___ Material supplied

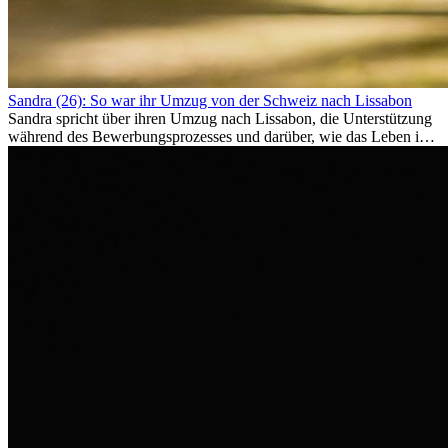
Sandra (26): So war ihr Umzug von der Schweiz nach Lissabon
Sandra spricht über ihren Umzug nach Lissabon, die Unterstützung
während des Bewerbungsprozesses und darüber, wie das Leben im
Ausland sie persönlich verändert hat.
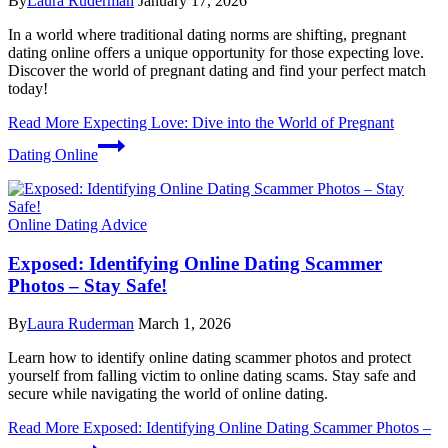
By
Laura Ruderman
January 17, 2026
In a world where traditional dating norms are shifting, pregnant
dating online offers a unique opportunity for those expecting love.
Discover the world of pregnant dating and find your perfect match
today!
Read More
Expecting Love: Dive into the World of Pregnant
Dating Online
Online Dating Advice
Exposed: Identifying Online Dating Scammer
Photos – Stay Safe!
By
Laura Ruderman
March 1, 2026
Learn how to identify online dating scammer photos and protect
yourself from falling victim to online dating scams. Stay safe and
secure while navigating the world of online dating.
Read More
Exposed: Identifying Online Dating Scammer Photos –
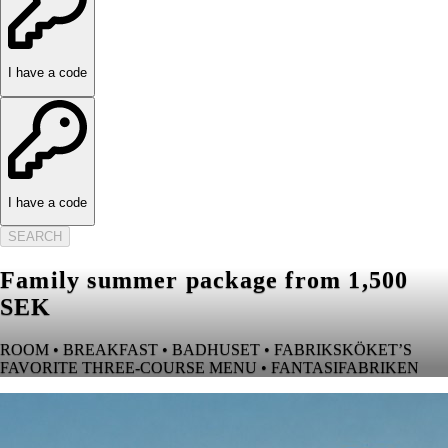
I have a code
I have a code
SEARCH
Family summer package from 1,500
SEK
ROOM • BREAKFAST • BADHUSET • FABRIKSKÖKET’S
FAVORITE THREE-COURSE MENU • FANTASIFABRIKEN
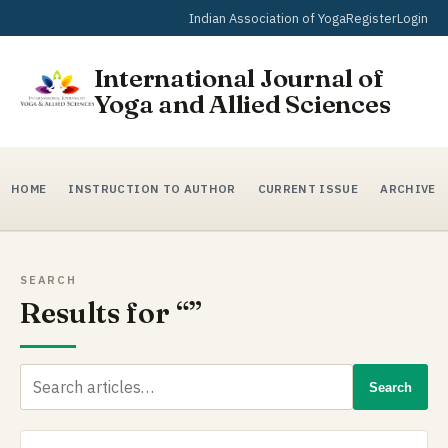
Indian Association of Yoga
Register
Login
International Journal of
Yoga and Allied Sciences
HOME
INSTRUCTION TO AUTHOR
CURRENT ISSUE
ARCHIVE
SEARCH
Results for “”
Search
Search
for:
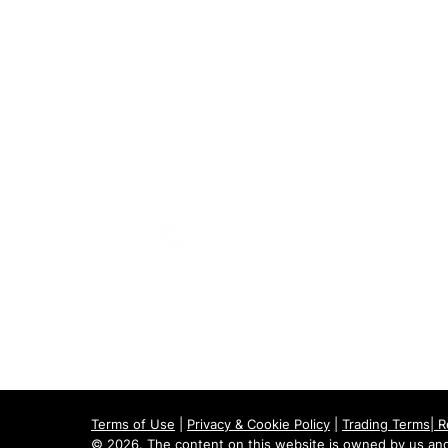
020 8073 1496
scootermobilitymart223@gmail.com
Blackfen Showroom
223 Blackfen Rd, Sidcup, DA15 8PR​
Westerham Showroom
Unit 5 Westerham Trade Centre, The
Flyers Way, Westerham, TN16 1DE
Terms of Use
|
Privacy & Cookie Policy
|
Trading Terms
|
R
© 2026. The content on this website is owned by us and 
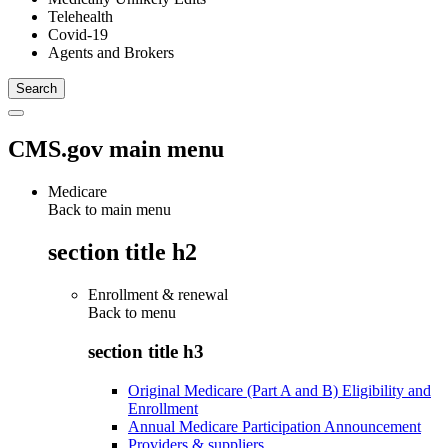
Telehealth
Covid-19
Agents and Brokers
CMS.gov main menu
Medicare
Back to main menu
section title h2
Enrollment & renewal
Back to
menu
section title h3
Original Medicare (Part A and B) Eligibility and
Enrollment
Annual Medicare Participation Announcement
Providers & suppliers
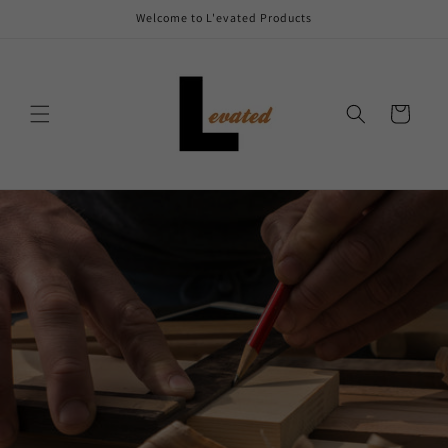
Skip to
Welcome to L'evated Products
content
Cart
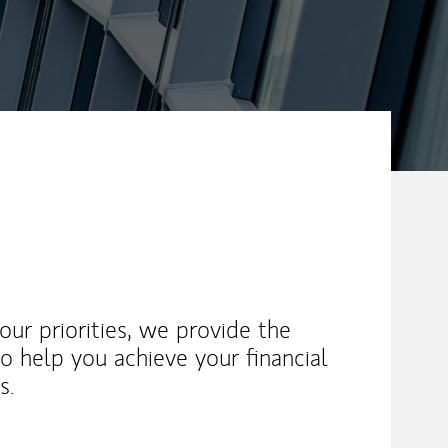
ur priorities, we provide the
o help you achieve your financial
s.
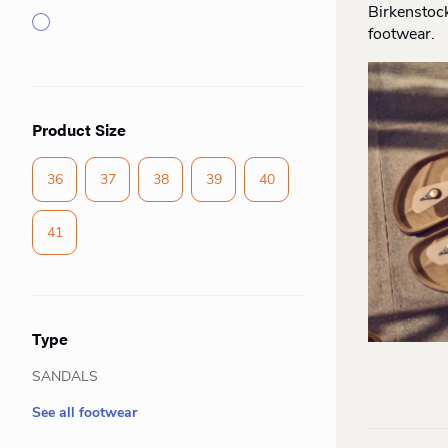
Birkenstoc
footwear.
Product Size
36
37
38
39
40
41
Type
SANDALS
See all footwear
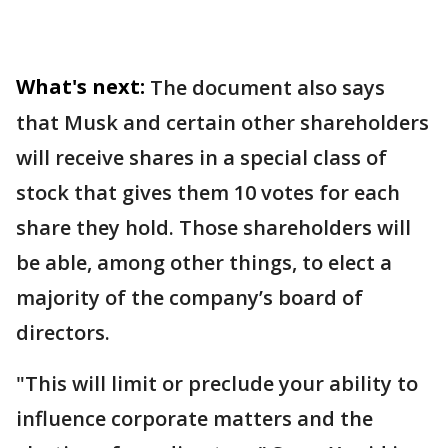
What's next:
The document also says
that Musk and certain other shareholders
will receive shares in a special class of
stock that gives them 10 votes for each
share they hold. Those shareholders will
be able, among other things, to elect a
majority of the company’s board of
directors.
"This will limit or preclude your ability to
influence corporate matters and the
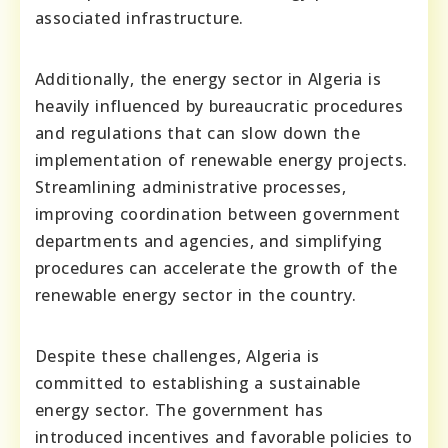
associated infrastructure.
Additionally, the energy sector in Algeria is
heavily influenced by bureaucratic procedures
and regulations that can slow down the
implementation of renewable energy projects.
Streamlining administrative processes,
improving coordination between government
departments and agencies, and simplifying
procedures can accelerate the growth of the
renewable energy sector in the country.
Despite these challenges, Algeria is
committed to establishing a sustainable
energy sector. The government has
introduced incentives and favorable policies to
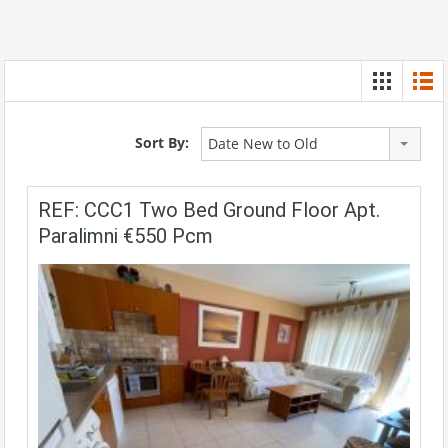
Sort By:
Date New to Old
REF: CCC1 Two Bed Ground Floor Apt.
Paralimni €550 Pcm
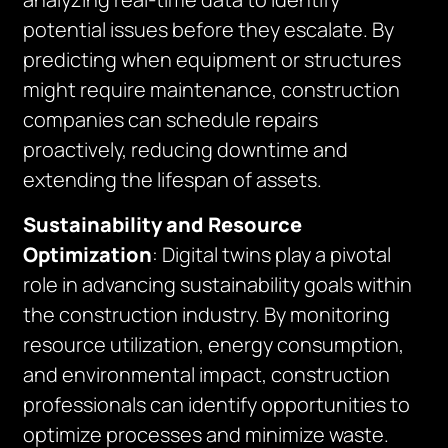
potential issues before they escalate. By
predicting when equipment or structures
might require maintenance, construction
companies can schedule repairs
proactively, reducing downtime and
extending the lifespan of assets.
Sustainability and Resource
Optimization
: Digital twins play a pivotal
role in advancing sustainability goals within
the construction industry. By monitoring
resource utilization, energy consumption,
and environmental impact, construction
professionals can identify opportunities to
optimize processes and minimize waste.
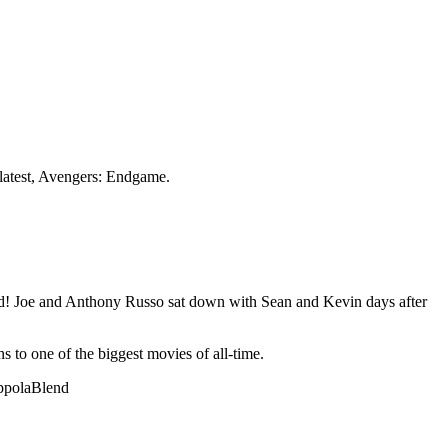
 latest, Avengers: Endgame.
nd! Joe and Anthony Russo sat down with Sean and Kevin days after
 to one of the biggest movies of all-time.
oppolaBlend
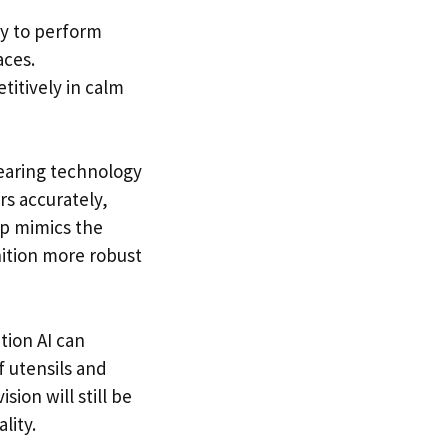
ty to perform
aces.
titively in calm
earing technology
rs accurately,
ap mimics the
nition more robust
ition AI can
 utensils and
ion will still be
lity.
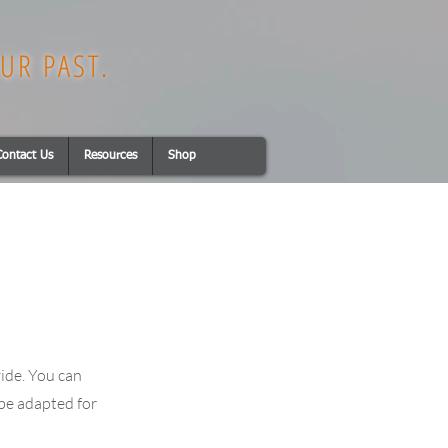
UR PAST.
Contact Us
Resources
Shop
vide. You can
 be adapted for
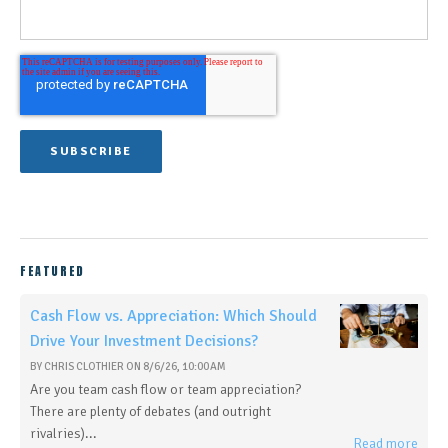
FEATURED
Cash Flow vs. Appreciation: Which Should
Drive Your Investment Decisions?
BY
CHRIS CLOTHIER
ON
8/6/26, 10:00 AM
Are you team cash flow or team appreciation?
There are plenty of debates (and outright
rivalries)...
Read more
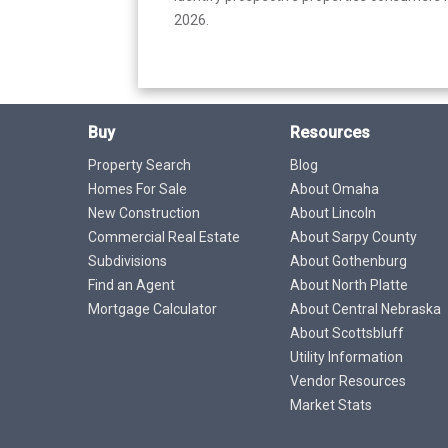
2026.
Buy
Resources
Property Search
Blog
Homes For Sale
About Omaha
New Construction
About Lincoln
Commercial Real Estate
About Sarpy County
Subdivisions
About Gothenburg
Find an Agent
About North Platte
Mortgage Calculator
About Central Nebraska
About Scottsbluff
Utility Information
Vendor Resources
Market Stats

______

> [Task goal] Scan the entries for the word "Algeria". Report each line that has it.

> [Task answer]
Additionally, the energy sector in Algeria is
Despite these challenges, Algeria is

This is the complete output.